GOAL OF THE EXERCISE: Whenever a line below includes "Professional", add it to the tally, then give the total and nothing more.

DATASET:
####
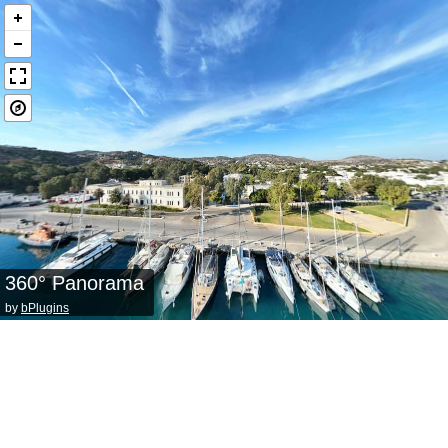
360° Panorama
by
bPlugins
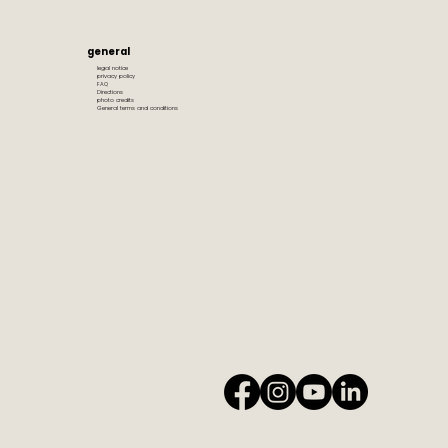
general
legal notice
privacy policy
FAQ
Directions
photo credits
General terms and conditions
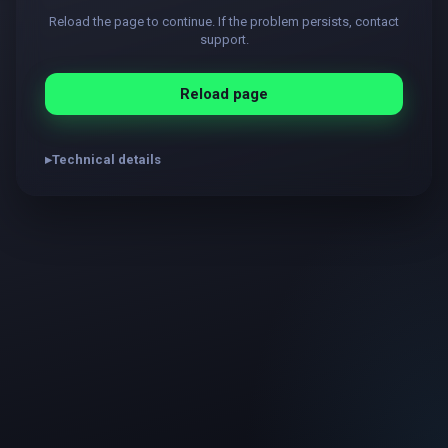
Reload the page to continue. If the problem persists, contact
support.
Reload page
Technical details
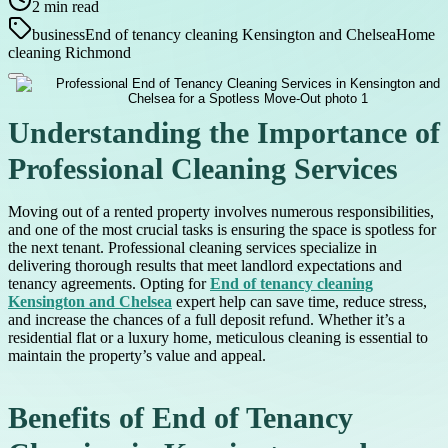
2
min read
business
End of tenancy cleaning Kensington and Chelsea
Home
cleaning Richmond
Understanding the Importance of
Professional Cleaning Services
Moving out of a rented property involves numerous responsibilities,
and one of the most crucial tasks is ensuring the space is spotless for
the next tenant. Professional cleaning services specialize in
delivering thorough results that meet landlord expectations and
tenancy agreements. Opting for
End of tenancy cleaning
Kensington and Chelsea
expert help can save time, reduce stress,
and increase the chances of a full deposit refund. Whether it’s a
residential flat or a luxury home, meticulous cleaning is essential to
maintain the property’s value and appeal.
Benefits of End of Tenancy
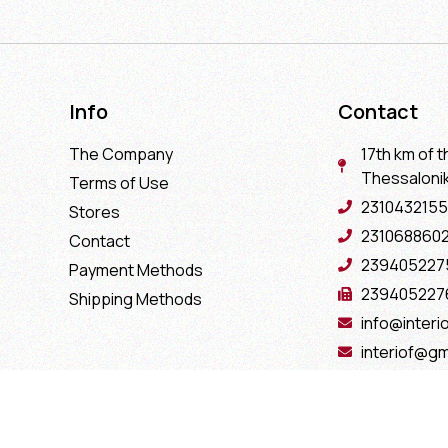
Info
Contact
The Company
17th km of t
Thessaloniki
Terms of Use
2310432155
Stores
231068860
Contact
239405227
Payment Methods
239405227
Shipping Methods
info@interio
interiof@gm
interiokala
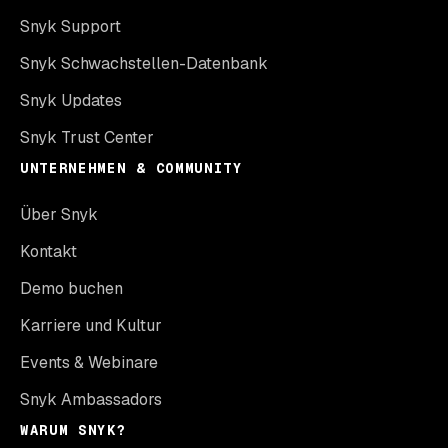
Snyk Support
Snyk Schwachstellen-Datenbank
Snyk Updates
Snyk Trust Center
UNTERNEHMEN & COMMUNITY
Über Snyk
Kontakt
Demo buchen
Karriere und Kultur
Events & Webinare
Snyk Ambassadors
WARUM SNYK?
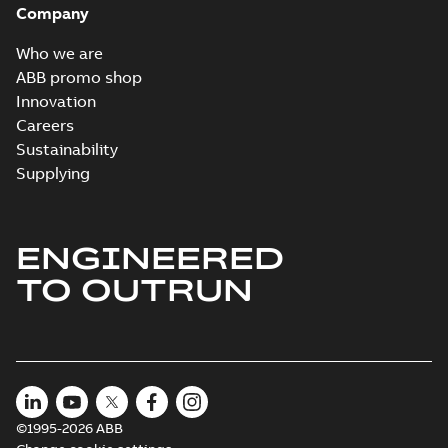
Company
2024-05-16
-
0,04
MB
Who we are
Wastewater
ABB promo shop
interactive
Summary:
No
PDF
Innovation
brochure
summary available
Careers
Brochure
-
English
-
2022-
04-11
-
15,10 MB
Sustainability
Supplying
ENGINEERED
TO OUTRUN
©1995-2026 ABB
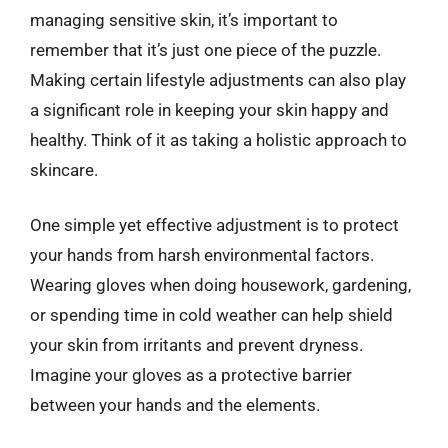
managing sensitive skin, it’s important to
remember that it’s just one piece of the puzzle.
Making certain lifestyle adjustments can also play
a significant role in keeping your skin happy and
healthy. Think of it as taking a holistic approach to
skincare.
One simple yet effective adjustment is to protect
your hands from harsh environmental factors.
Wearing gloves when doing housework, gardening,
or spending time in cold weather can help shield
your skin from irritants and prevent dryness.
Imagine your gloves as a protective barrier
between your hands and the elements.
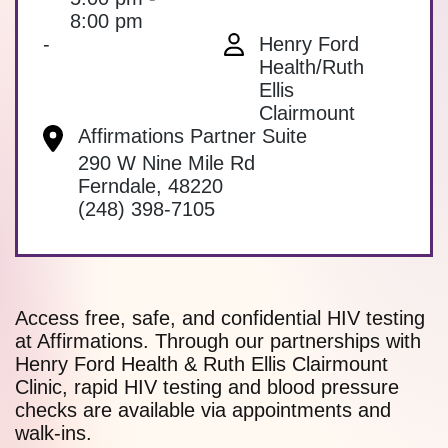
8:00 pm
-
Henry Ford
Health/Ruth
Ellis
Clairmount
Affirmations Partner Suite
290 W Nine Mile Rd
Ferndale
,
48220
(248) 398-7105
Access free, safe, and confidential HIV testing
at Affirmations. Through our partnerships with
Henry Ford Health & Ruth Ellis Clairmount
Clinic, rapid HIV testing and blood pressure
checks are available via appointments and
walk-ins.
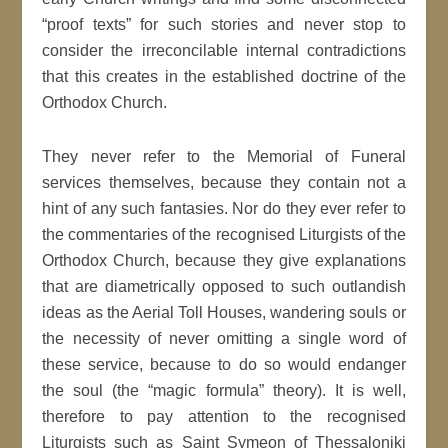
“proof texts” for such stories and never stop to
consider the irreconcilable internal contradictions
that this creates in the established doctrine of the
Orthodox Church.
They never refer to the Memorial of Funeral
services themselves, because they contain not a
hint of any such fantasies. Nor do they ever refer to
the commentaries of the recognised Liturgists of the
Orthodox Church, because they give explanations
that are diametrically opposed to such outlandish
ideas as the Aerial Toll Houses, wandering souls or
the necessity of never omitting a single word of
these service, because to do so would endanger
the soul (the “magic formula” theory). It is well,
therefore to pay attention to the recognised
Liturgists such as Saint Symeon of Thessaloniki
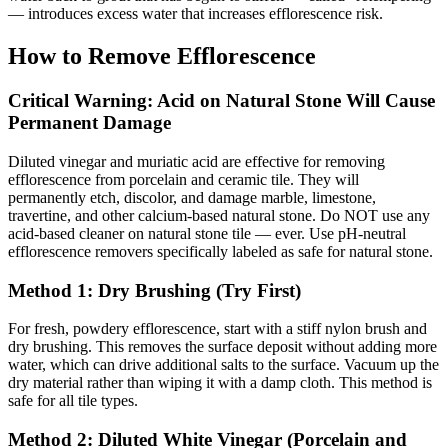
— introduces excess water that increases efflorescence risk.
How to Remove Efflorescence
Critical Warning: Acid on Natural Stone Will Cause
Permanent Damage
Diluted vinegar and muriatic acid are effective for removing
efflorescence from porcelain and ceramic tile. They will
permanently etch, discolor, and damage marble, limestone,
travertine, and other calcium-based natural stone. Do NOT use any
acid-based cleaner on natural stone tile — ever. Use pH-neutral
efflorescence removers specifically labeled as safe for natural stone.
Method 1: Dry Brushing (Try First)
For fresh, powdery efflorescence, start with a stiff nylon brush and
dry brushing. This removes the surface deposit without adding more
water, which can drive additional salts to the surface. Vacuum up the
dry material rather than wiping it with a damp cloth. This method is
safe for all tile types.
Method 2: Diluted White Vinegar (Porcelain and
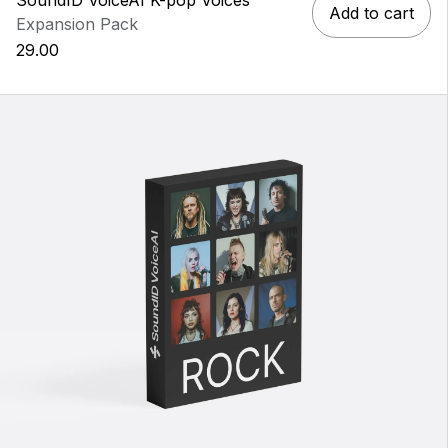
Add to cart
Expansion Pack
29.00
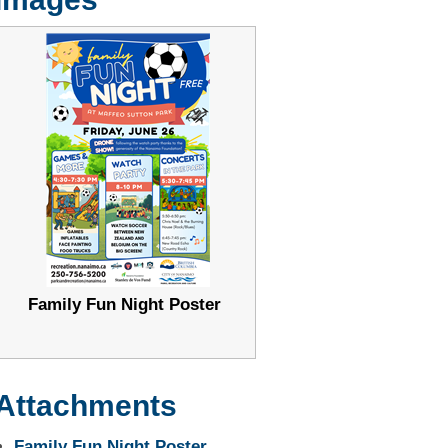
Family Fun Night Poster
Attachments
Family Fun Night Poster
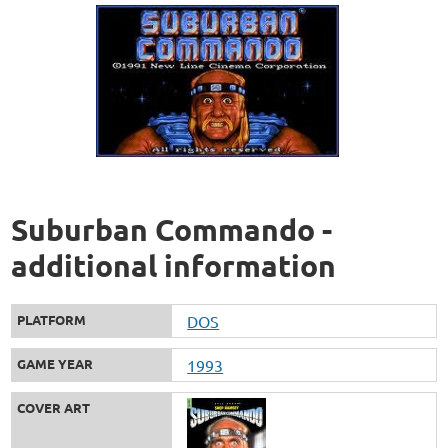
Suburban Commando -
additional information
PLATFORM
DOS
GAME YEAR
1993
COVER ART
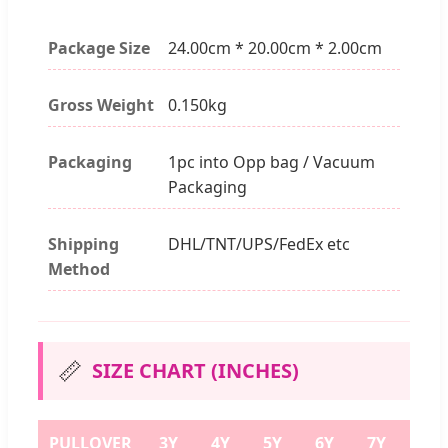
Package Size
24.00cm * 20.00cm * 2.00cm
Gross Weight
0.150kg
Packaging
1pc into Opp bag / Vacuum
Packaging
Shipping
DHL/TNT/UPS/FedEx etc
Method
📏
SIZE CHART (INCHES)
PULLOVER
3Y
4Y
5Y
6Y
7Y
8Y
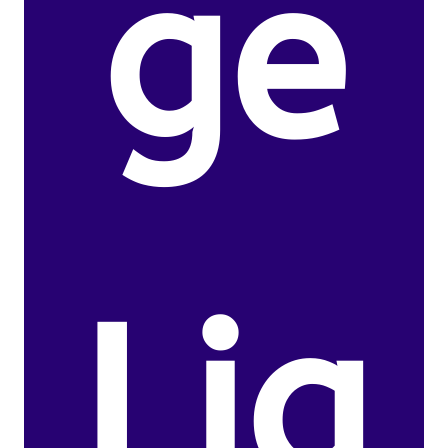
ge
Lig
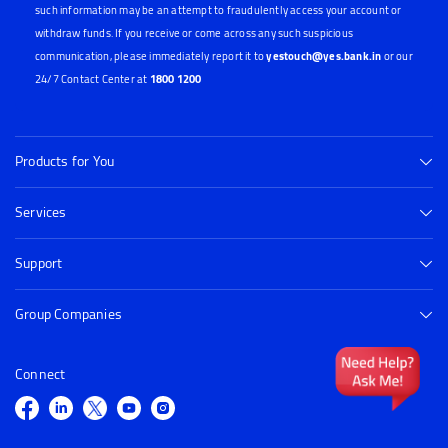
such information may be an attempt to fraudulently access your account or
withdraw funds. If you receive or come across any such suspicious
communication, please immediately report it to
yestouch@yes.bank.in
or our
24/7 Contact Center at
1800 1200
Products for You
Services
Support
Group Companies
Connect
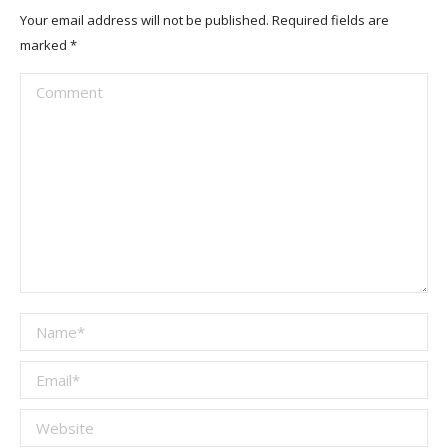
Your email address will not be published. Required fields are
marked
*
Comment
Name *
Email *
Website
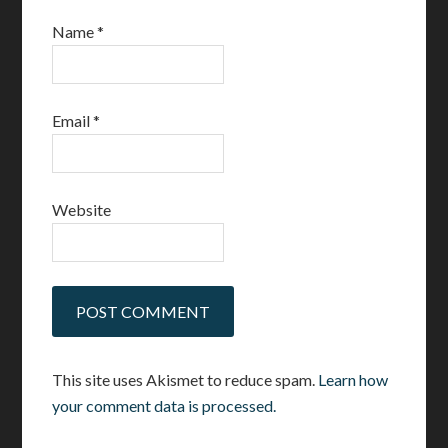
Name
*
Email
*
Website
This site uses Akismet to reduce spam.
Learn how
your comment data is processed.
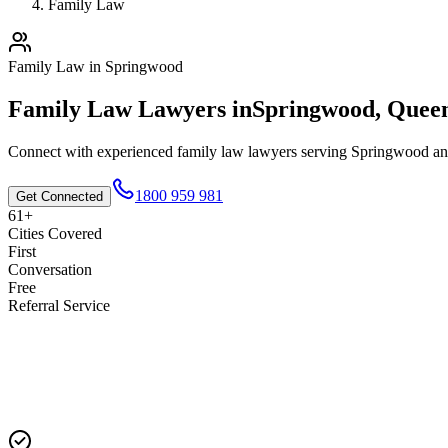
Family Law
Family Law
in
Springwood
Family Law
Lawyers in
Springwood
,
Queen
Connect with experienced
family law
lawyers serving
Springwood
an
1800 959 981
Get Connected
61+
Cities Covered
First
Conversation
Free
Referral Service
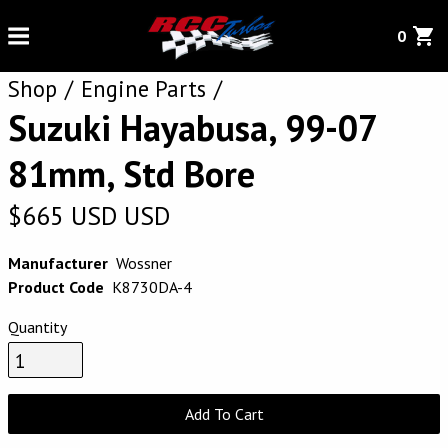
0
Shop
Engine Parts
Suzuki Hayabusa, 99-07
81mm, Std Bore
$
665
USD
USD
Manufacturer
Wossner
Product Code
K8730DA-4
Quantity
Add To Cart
####
ANSWER FOR THE TASK: 2